Nog een foto van de veloclub, ditmaal in een meer gewone outfit. De fiets was door de jaren heen zowat hét vervoermiddel van de gewone man geworden, slechts enkelen in het dorp konden zich voor de jaren '50 een auto veroorloven.
We bezitten wel nog foto's van 'De Moedige Stoempers' van vroeger, toen ze hun lokaal hadden in het Brughuis, bij Jef van de Brug. Toen was het een echte fanfare per fiets (volgt binnenkort op de blog). Prachtig toch hoe de mensen vroeger aan mekaar hingen en zich met weinig amuseerden...
Op deze foto herkennen we van L > R: Frans Gordts, ?, Jef Decoster, Desiré Nackaerts, ? ,?, Jules Nackaerts, ?, Gust Decoster (?), ?
Leden van de veloclub 'De Moedige Stoempers' poserend aan de vaartdijk. L > R, boven: Jules Nackaerts, Marcel Janssens (de Smalle), ?, Marcel Van Roy, Fons Neefs (Fons Tellon), ?, ?; midden: ?, Lammeke Verhulst; onder: Jef Decoster, Fons Van Krieken, Zander Bohets, Warre Verdrengh; liggend: Jan Vanmeerbeek (Jan van Muskes). Er ontbreken dus nog een paar namen; aan de lezer om deze aan te vullen.
Met de veloclub 'De Moedige Stoempers', die een periode haar lokaal had 'Bij de Smalle', werden regelmatig uitstapjes verricht. Meestal gebeurde dat in eigen dorp en er werd op tijd gestopt om de dorst te lessen! Deze wat onscherpe foto werd getrokken voor het café van De Haes op Hambos-statie. Zo te zien hadden ze hun eigen 'bloemekee' mee. We herkennen: Jules Nackaerts, Marcel Jansssens (de Smalle), Jan Vanmeerbeek (Jan van Muskes), Jules Van Krieken (Boske Verkrieken), Jef Decoster, ... Wie vult het lijstje aan??

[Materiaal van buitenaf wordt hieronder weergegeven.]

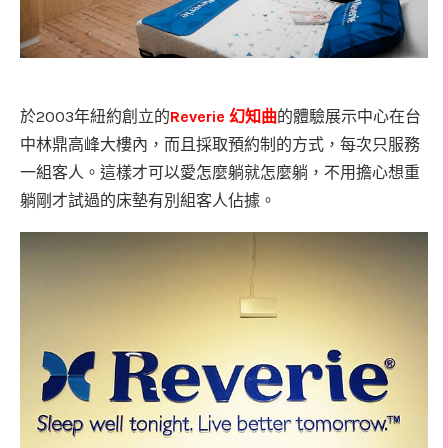
2003
Reverie
於
年紐約創立的
幻知曲
的體驗展示中心在台
中
林鼎高峰大樓內，而且採取預約制的方式，每次只服務
一組客人。這樣才可以愛怎麼躺就怎麼躺，不用擔心想重
躺剛才試過的床墊有別組客人佔據。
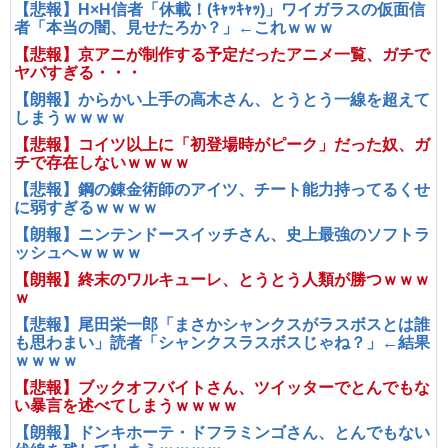
【悲報】H×H信者「休載！(ｷｬｯｷｬｯ)」ワイガラスの仮面信
者「本当の闇、見せたろか？」←これｗｗｗ
【悲報】京アニが制作する予定だったアニメ一覧、ガチで
ヤバすぎる・・・
【朗報】からかい上手の高木さん、とうとう一線を超えて
しまうｗｗｗｗ
【悲報】コイツ以上に「初登場時がピーク」だった奴、ガ
チで存在しないｗｗｗｗ
【悲報】鋼の錬金術師のアイツ、チート能力持ってるくせ
に弱すぎるｗｗｗｗ
【朗報】ニンテンドースイッチさん、史上最強のソフトラ
ッシュへｗｗｗｗ
【朗報】終末のワルキューレ、とうとう人類が勝つｗｗｗ
ｗ
【悲報】尾田栄一郎「まさかシャンクスがラスボスとは誰
も思わまい」読者「シャンクスラスボスじゃね？」←結果
ｗｗｗｗ
【悲報】ブックオフバイトさん、ツイッターでとんでもな
い暴言を述べてしまうｗｗｗｗ
【朗報】ドンキホーテ・ドフラミンゴさん、とんでもない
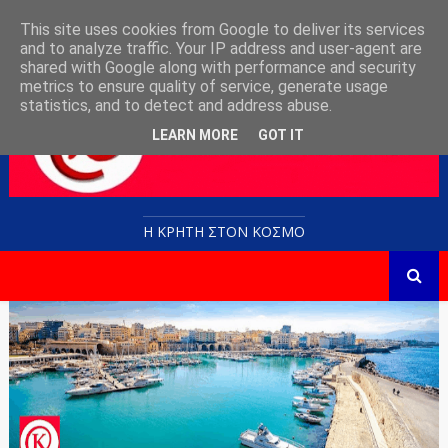
This site uses cookies from Google to deliver its services
and to analyze traffic. Your IP address and user-agent are
shared with Google along with performance and security
metrics to ensure quality of service, generate usage
statistics, and to detect and address abuse.
LEARN MORE
GOT IT
Η ΚΡΗΤΗ ΣΤΟN KOΣΜΟ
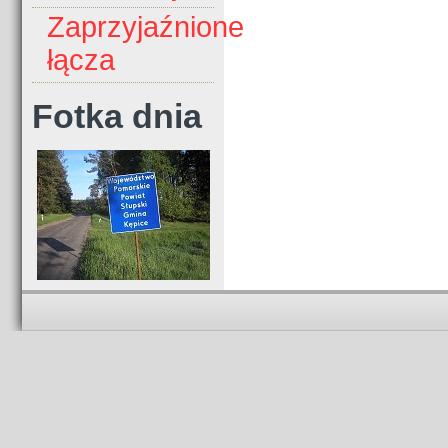
Zaprzyjaźnione
łącza
Fotka dnia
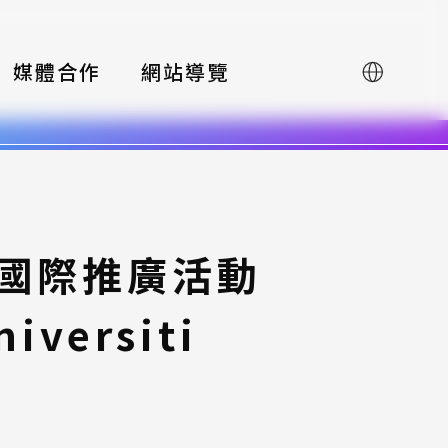
媒體合作
網站導覽
English
賽國際推廣活動
versiti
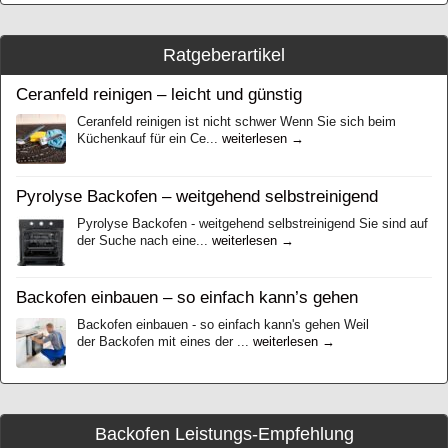
Ratgeberartikel
Ceranfeld reinigen – leicht und günstig
Ceranfeld reinigen ist nicht schwer Wenn Sie sich beim
Küchenkauf für ein Ce...
weiterlesen →
Pyrolyse Backofen – weitgehend selbstreinigend
Pyrolyse Backofen - weitgehend selbstreinigend Sie sind auf
der Suche nach eine...
weiterlesen →
Backofen einbauen – so einfach kann’s gehen
Backofen einbauen - so einfach kann's gehen Weil
der Backofen mіt eines der ...
weiterlesen →
Backofen Leistungs-Empfehlung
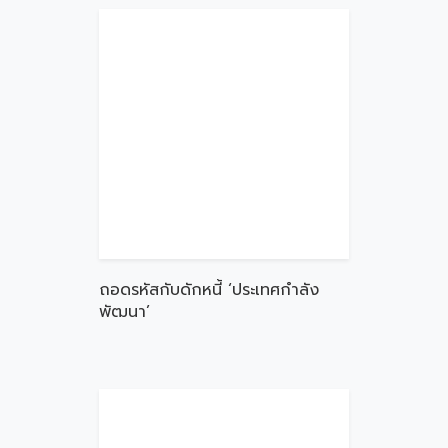
ถอดรหัสกับดักหนี้ ‘ประเทศกำลัง
พัฒนา’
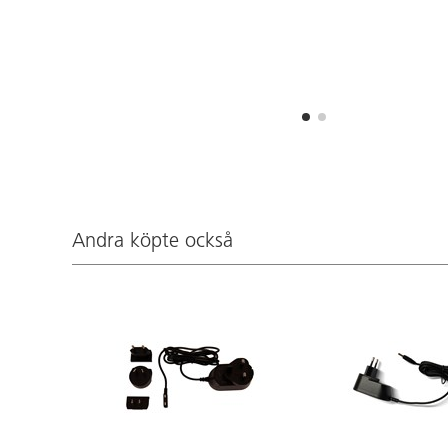
Andra köpte också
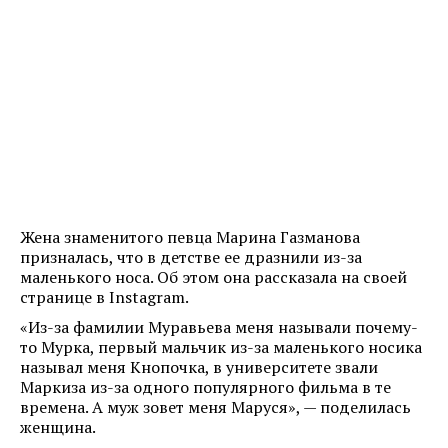
Жена знаменитого певца Марина Газманова
призналась, что в детстве ее дразнили из-за
маленького носа. Об этом она рассказала на своей
странице в Instagram.
«Из-за фамилии Муравьева меня называли почему-
то Мурка, первый мальчик из-за маленького носика
называл меня Кнопочка, в университете звали
Маркиза из-за одного популярного фильма в те
времена. А муж зовет меня Маруся», — поделилась
женщина.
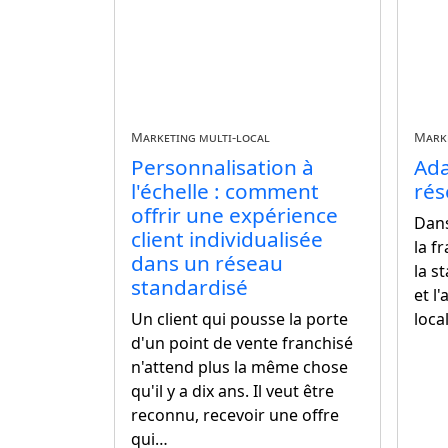
Marketing multi-local
Marke
Personnalisation à
Ada
l'échelle : comment
rés
offrir une expérience
Dan
client individualisée
la f
dans un réseau
la s
standardisé
et l
Un client qui pousse la porte
loca
d'un point de vente franchisé
n'attend plus la même chose
qu'il y a dix ans. Il veut être
reconnu, recevoir une offre
qui…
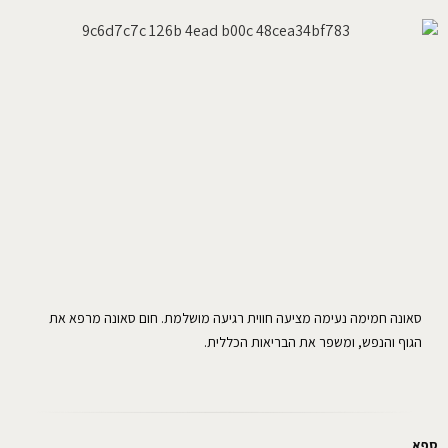
סאונה חמימה נעימה מציעה חווית רגיעה מושלמת. חום סאונה מרפא את
הגוף והנפש, ומשפר את הבריאות הכללית.
ספא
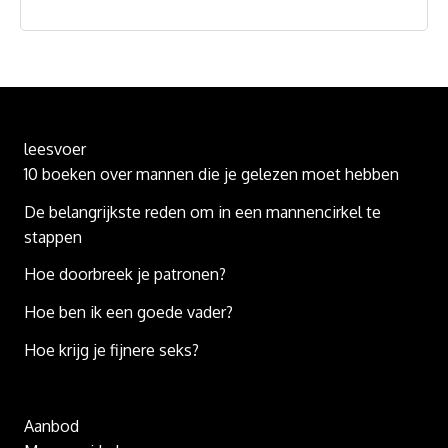
leesvoer
10 boeken over mannen die je gelezen moet hebben
De belangrijkste reden om in een mannencirkel te
stappen
Hoe doorbreek je patronen?
Hoe ben ik een goede vader?
Hoe krijg je fijnere seks?
Aanbod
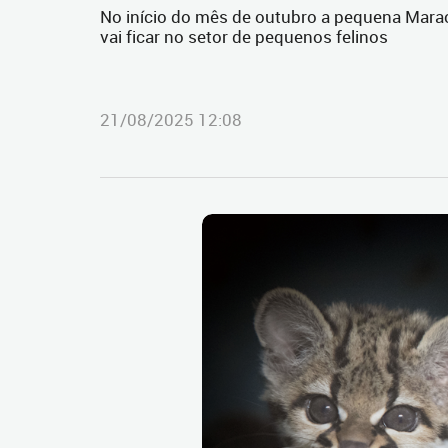
No início do mês de outubro a pequena Maracu
vai ficar no setor de pequenos felinos
21/08/2025 12:08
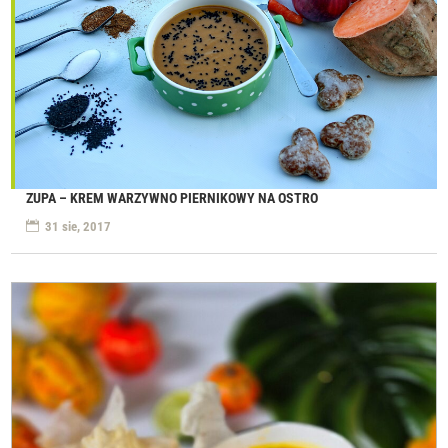
ZUPA – KREM WARZYWNO PIERNIKOWY NA OSTRO
31 sie, 2017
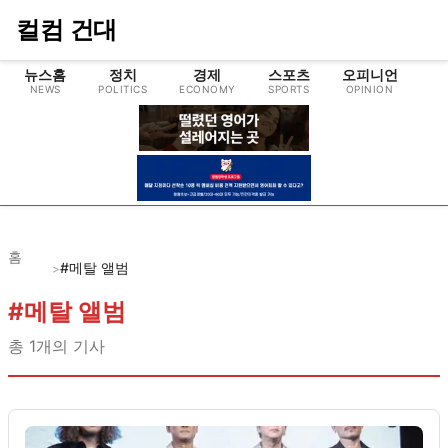
컬컴 건대
뉴스홈
정치
경제
스포츠
오피니언
NEWS
POLITICS
ECONOMY
SPORTS
OPINION
CU
홈
#메탈 앨범
>
#
메탈 앨범
총
1
개의 기사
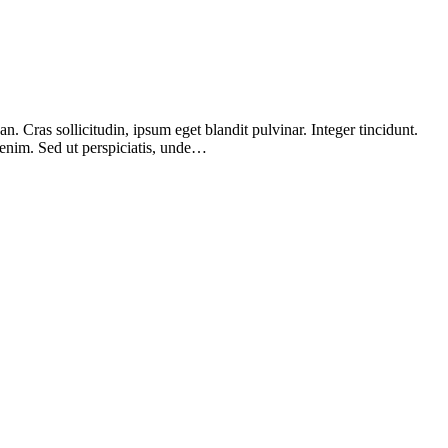
 Cras sollicitudin, ipsum eget blandit pulvinar. Integer tincidunt.
 enim. Sed ut perspiciatis, unde…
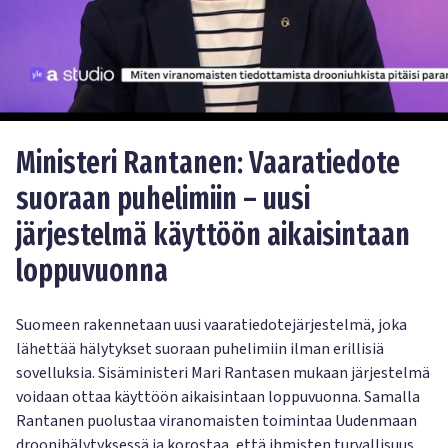
Ministeri Rantanen: Vaaratiedote
suoraan puhelimiin – uusi
järjestelmä käyttöön aikaisintaan
loppuvuonna
Suomeen rakennetaan uusi vaaratiedotejärjestelmä, joka
lähettää hälytykset suoraan puhelimiin ilman erillisiä
sovelluksia. Sisäministeri Mari Rantasen mukaan järjestelmä
voidaan ottaa käyttöön aikaisintaan loppuvuonna. Samalla
Rantanen puolustaa viranomaisten toimintaa Uudenmaan
droonihälytyksessä ja korostaa, että ihmisten turvallisuus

Marcel Janssens, alias 'de Smalle', (°Kortrijk-Dutsel 9/1/1903, +Tildonk, 16/2/1957) trouwde op 11/8/1923 met Leontine Messemaekers (°Rotselaar 12/7/1904, +Tildonk 9/5/1963). Aanvankelijk hielden ze café in Rotselaar (aan de spoorwegovergang op de Provinciebaan), alwaar ook hun kinderen geboren werden: Yvonne, Jeanne, Julien, Fernand en Irène. Doch in 1939 verhuisden ze naar Tildonk en baatten er 'Café Sportwereld' uit rechtover de kerk. Enkele jaren later vestigden ze zich definitief op het hoekhuis van de Dorpstraat met de Ambachtstraat, waar voordien Rikske Massant en Del café hielden. Dit huis was in de 19de eeuw nog eigendom geweest van de kostersfamilie De Coninck.* Marcel en Leontine openden er opnieuw een café en kozen de voor de hand liggende naam 'Bij de Smalle'. Het werd de pleisterplaats van de mannen van veloclub 'De Moedige Stoempers', een plezante bende die wel eens verkleed op de fiets door het dorp placht te rijden, daarbij niet vergetend om onderweg tijdig bij te tanken in één van de toen in Tildonk veelvuldig voorkomende etablissementen. Zoals elke zich respecterende staminee werd bij de Smalle een 'spaarkaske' opgericht, 'De Lustige Nieuwjaarvierders'. De gespaarde gelden plus interesten werden op oudejaarsavond uitgekeerd, zodat de leden lustig het nieuwe jaar konden inzetten. In 1953 wou men bij de Smalle een 'inkorvingslokaal voor duivenleerdrachten' oprichten. Deze nieuwe maatschappij kreeg als naam 'De Verstotelingen'. Die naam was niet slecht gekozen, want onmiddellijk kwam er zwaar protest van de bestaande duivenmaatschappij 'De Tortelduif' tegen voornoemde oprichting. Dit moeten we natuurlijk bezien als een cafékwestie; iedere uitbater wou vanzelfsprekend de kalandizie zoveel mogelijk in eigen café behouden...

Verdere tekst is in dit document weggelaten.